You must understand that most every doctor went into medicine for the altruistic sense of helping his fellow man. Initially, American society allowed physicians to practice medicine without regard for financial responsibility. Unfortunately, doctors practiced without any concern for expenses. And as in any other field that runs without checks and balances, there was abuse of the system by a negligent few. Healthcare ran fiscally out of control. This chaos was followed by heavy restrictions. Physicians now had to answer and justify their expert opinion to non-medical professionals only interested in the bottom line. This added to the formula that created the proper ingredients for the explosion of aesthetic medicine.

Elective aesthetic procedures have allowed the physicians an avenue back to a one-on-one relationship with his/her patient. It also has provided a source of revenue that is not polluted, second-guessedm or adjusted by third party payers. Unfortunately, it also has led to inexperienced and poorly trained physicians performing services for which they were not experts. Residency and fellowship programs have responded by offering aesthetic surgery training.

Today, there are many qualified formal programs teaching young surgeons ethical and appropriate methods of aesthetic surgery. The problem now becomes that every surgical society believes that they have the best trained and only surgeons qualified to provide the public service. The truth is that each one of these societies has both well-trained and less than ideally trained physicians providing aesthetic surgery services. Your job when seeking treatment is to be thorough in your research but not to be swayed by a public relations campaign.

A frequently asked question is "Are you board certified?" This may be a good question and perhaps even the best question, but it can also be a misleading question. There are many boards that certify physicians to perform aesthetic surgery and no one board has exclusivity on the best or most qualified physicians. Just because you seek treatment by a physician in a certain board does not mean you are safe from potential complications.

Did you know that one of the most commonly cited reports on complications from aesthetic surgery is from the hands of board certified physicians? Also, a board can be meaningless, especially when the standards to achieve certification are lax. Tomorrow, I can start the Official board of Lake Shore Drive Physicians and as president of this new board I believe that only my board is qualified to perform earlobe repair. I can create and place an impressive looking framed certificate on my office wall. If you call my office, I can instruct my office staff to tell you that "Yes, I am board certified" and I can tell you I think you should only seek out physicians certified by the Board of Lake Shore Drive surgeons. Yes, I am being facetious but it is to prove a point. It is important to research the requisite standards your surgeon endured to achieve board certification. And although a qualified board is an important component to a physician's credentials, it is not the ultimate answer to who is the most qualified to be your surgeon.

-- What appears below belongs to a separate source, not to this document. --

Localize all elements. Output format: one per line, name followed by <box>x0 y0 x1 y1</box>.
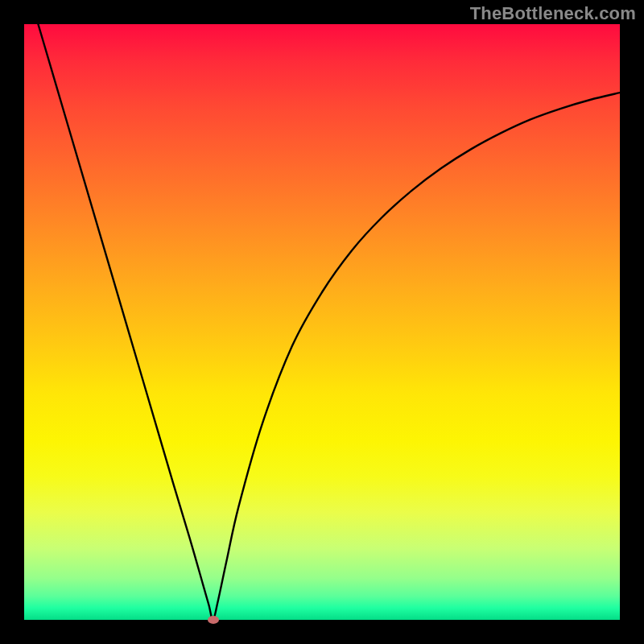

Certainly, I think it is essential to know your physician's background and training but I also suggest you interview your surgeon. Ask him/her if he/she has hospital privileges to perform the procedures in question. Is your surgeon academically affiliated with a major University? Ask how often he/she performs the procedure in question. Seek out others who have been treated by this physician, ask if you may speak with these individuals or be allowed to see the results these patients achieved. Even seek out a second opinion before you commit.

Then trust your instincts. You have to be comfortable with this person. Is this physician a listener truly interested in your desires or does he or she just tell you what is going to make you happy. Is he or she going to remember you after your surgery and continue to be involved in your care and well-being or are you just placed on an assembly line of patients? Be certain you feel comfortable in his/her office because you may make many visits over the next few weeks. Once you made your, decision, be content that you chose the right surgeon for you and that you thought it out fully. Then go forward.